→ WORK ITEM: Where a line contains "cet objectif.", start there and write out that line and each one after it, word for word, through the final line of the entries; add nothing else.
Top of GIVEN DATA
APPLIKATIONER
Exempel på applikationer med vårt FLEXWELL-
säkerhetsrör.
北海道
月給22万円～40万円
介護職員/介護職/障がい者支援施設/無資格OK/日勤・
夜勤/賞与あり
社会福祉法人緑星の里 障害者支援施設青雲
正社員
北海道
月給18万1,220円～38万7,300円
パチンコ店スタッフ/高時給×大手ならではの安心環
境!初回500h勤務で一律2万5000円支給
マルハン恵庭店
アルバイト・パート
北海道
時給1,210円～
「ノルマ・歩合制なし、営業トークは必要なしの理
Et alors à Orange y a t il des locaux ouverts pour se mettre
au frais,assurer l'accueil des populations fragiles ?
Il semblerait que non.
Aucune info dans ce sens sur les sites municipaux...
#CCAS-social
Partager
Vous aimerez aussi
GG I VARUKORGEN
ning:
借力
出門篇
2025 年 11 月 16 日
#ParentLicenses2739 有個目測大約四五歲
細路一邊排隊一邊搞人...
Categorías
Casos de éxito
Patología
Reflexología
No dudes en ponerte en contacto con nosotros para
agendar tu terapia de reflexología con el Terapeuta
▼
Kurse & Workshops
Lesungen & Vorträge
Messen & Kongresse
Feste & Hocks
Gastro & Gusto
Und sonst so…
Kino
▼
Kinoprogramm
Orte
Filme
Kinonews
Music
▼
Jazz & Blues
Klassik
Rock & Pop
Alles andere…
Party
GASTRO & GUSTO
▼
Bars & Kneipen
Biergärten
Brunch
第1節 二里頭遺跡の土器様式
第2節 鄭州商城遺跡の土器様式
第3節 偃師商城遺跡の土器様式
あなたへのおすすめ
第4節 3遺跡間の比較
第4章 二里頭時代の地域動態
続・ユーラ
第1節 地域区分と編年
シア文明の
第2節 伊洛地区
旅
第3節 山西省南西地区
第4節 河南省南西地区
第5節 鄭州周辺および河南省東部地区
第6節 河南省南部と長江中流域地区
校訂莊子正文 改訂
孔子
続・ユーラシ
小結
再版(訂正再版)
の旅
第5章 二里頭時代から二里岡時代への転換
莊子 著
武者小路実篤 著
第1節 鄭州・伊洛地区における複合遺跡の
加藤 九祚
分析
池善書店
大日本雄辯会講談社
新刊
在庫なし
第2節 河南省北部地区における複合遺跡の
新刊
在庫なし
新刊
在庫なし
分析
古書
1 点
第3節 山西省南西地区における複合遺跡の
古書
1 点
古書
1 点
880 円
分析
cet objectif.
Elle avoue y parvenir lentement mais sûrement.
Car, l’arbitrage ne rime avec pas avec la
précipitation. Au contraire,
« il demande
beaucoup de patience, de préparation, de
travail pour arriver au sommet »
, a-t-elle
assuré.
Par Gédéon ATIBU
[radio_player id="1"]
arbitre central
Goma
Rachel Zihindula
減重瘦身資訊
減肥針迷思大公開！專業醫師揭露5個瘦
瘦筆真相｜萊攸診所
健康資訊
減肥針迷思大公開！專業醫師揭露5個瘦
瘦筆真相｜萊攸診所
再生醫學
Bottom of GIVEN DATA
→ THE COMPLETED TASK:
cet objectif.
Elle avoue y parvenir lentement mais sûrement.
Car, l’arbitrage ne rime avec pas avec la
précipitation. Au contraire,
« il demande
beaucoup de patience, de préparation, de
travail pour arriver au sommet »
, a-t-elle
assuré.
Par Gédéon ATIBU
[radio_player id="1"]
arbitre central
Goma
Rachel Zihindula
減重瘦身資訊
減肥針迷思大公開！專業醫師揭露5個瘦
瘦筆真相｜萊攸診所
健康資訊
減肥針迷思大公開！專業醫師揭露5個瘦
瘦筆真相｜萊攸診所
再生醫學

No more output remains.